The other issue happened yesterday. I was driving my son to meet with his aunt and uncle. It is about a 10 minute drive. Before I got out of our neighborhood, I felt something weird on my chest. I wiped at it with my hand and my hand came up seriously bloody. At first I thought it was a bloody nose, which is common in our area at this time of year. No… my nose was not bleeding. It was a little dot on my chin. This little dot (which I have not recollection of scratching) was gushing out a waterfall of blood. I bled the entire way to our destination. I soaked 2 tissues (the only 2 in my car) and 2 random papers I found in my car. I had blood all down my neck and chest and covering my hands. I looked like I was dressing early for Halloween or an accident victim. It freaked me out not only a little bit. I haven’t had any other issues like this. I have to prick my fingers a few times a day for glucose tests. They definitely do not gush like this. I will be seeing my doc this week and will be bringing this up to him.

Other than this, baby seems to be doing great.  Baby is moving constantly. I have been able, thus far, to control my blood sugar with diet. My dietician was very pleased with my progress. I was worried because I had lost 4 lbs, but was told this is normal in the beginning of a new diet plan. I have mostly cut out sugar and cut waaaaay down on carbs. I make sure not to have any fruit or fruit juice with breakfast. I eat a lot more protein-packed foods.

I will be relieved when the gestational diabetes is gone. This will also make me work harder to be in better shape. I have no desire to regain diabetes at a later date. I have mentioned before that I will be restarting the C25K program in Feb. I have already mapped out a weekly routine with some form of exercise everyday. For now, I am walking. I am starting to have problems walking too much, so the walking is just for a few blocks. More than that gives me a very uncomfortable stitch in my side.

Bleh. Bleh I say!

So, I have been diagnosed with gestational diabetes. Not sure what that means entirely at this moment, as I will be talking with my doctor next week and a dietician the week after that. In the meantime, I have been given a blood tester and am keeping track of my food intake. I am hoping that I will be able to skip medication by eating well. I am already starting to hate my blood tester.

So far, my blood has not been too high. I am also starting to learn to listen to myself a little better when I need a little pick me up snack. The hard part is that people seem to constantly throw junk food at pregnant women: “you MUST be craving this, right?” or “just have a little, it can’t hurt anything.”

No, I do not need to be craving that. Yes, it can hurt. Mostly what I crave when pregnant is beef. I know this, because I do not eat a lot of beef when I am not pregnant, and now I always want it. Ice cream is something I do not crave, but always want. I love ice cream. I haven’t had ice cream in weeks. I will be eating it when it is safe for me to do so again. Hopefully I can control myself with that same ice cream as I hope to do a better job of losing the baby weight this time around.

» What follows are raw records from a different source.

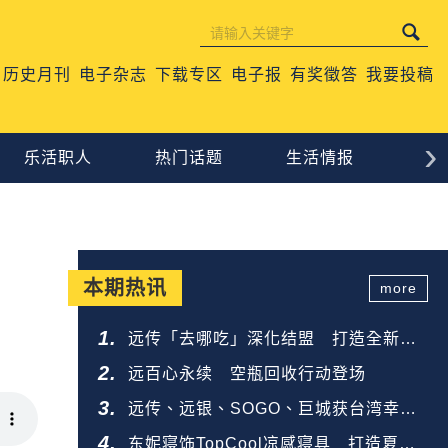
历史月刊
电子杂志
下载专区
电子报
有奖徵答
我要投稿
›
乐活职人
热门话题
生活情报
心
本期热讯
more
远传「去哪吃」深化结盟 打造全新餐
饮生态圈
远百心永续 空瓶回收行动登场
远传、远银、SOGO、巨城获台湾幸福
企业金奖
东妮寝饰TopCool凉感寝具 打造夏夜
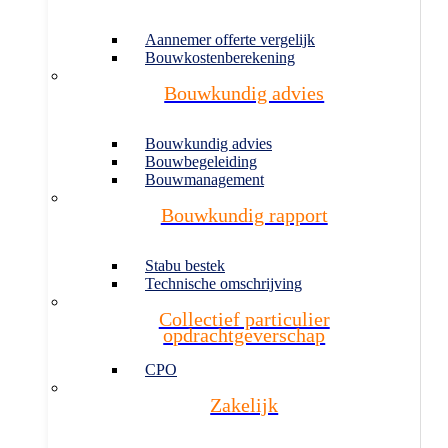
Aannemer offerte vergelijk
Bouwkostenberekening
Bouwkundig advies
Bouwkundig advies
Bouwbegeleiding
Bouwmanagement
Bouwkundig rapport
Stabu bestek
Technische omschrijving
Collectief particulier
opdrachtgeverschap
CPO
Zakelijk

As my blood tests have shown me, in the day that I have done them, a little bad thing can do harm. I tried very hard to portion out my dinner so that I could enjoy a little desert. I haven’t had desert in over a week, when I found out I may be either borderline or over the border for gestational diabetes. I tested 2 hours after eating and my blood sugar was still high. Not high enough to be concerned, but it still concerned me. I have learned my lesson.

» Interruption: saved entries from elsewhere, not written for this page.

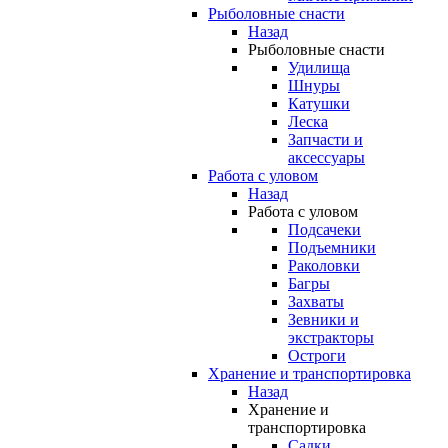
Рыболовные снасти
Назад
Рыболовные снасти
Удилища
Шнуры
Катушки
Леска
Запчасти и
аксессуары
Работа с уловом
Назад
Работа с уловом
Подсачеки
Подъемники
Раколовки
Багры
Захваты
Зевники и
экстракторы
Остроги
Хранение и транспортировка
Назад
Хранение и
транспортировка
Садки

It is sometimes funny how we learn about things. I knew practically nothing about diabetes, now I am trying to live with it, even if only for a few more months. I very much hope that I will not come down with diabetes later in life. It is a pain in the ass (and finger). I will definitely be doing my best to stick to a healthy diet and exercise plan as soon as the bump is born. Well, as soon as I can start to exercise. I have already committed myself to restarting the C25K program by February. I figure that will give me the cold months of December and January to recover from labor. I will also probably start doing small things in those months such as yoga and some cardio that will help me to prep for jogging.

A New Runner, A New Beginning.

K. So I have started to run. Well, jog would be the more appropriate term. I’ve started a running program call Couch 2 5K. The title caught my attention. I think I needed something to catch my attention.

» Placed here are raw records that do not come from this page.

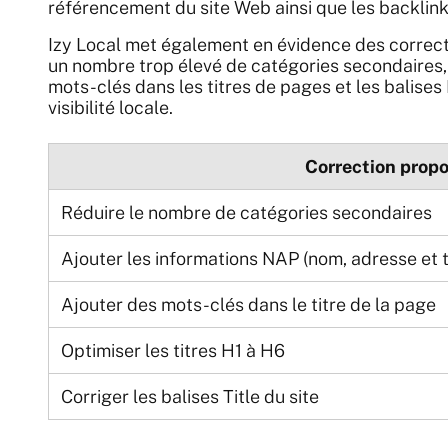
référencement du site Web ainsi que les backlinks
Izy Local met également en évidence des correcti
un nombre trop élevé de catégories secondaires,
mots-clés dans les titres de pages et les balise
visibilité locale.
Correction prop
Réduire le nombre de catégories secondaires
Ajouter les informations NAP (nom, adresse et 
Ajouter des mots-clés dans le titre de la page
Optimiser les titres H1 à H6
Corriger les balises Title du site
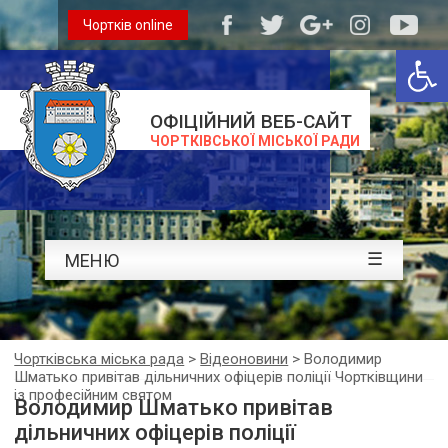
Чортків online
Відкри
ОФІЦІЙНИЙ ВЕБ-САЙТ
ЧОРТКІВСЬКОЇ МІСЬКОЇ РАДИ
☰
МЕНЮ
Чортківська міська рада
>
Відеоновини
>
Володимир
Шматько привітав дільничних офіцерів поліції Чортківщини
із професійним святом
Володимир Шматько привітав
дільничних офіцерів поліції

I have NEVER been a runner. I was always last in my class when we had to run a mile. I loooooathed it. My brother was the runner. I was just his weird older sister. Not that I was terribly out of shape. Just out of high school, I was able to keep up with an average man in pull-ups and push-ups. Just before my son was born, I was able to haul 50 lbs of meat with ease. I am built like an Amazon, only I still have both of my breasts.

After my son was born, I seemed to forget how to eat properly and was not getting the exercise I should have. It sometimes seems as if I have lost my willpower regarding food. I’ve always had a weakness for some things: ice cream, snickers. Only now I can’t seem to control ANY cravings. If I want food, I just go and get it without any thought at all.

So.

I needed a change.

I am now on the Couch 2 5K program and listing all of my foods in the Loseit.com food calorie counter. I like this counter as it also calculates exercise into your calorie intake.

You may be asking, “why are you bothering to write all this down?”

Because I am currently 30 lbs overweight and am wearing a couple dress sizes larger than I would like.  I don’t like the pictures I see of myself recently. I’m not saying that I want to be disgustingly thin. I do want to be healthy and I want to have the energy to keep up with my kid. If I write down my progress for the world to see, maybe I will be sure to keep it up.

This is very unladylike (though I have rarely been accused of acting like a lady), but here are my stats at this moment:

167 lbs.
Size 14 – 16 (depending on clothing style)
C25K workout = approx. 1 1/2 miles

My intention with this blog is not to bore any potential readers with stats, so I will post them only occasionally. I just wanted to get a log of where I am RIGHT now.

Before

This picture is me now. If I stick with this program and run a 5K, I will post another pic of me in that same dress (if it will fit ok).

Let it begin.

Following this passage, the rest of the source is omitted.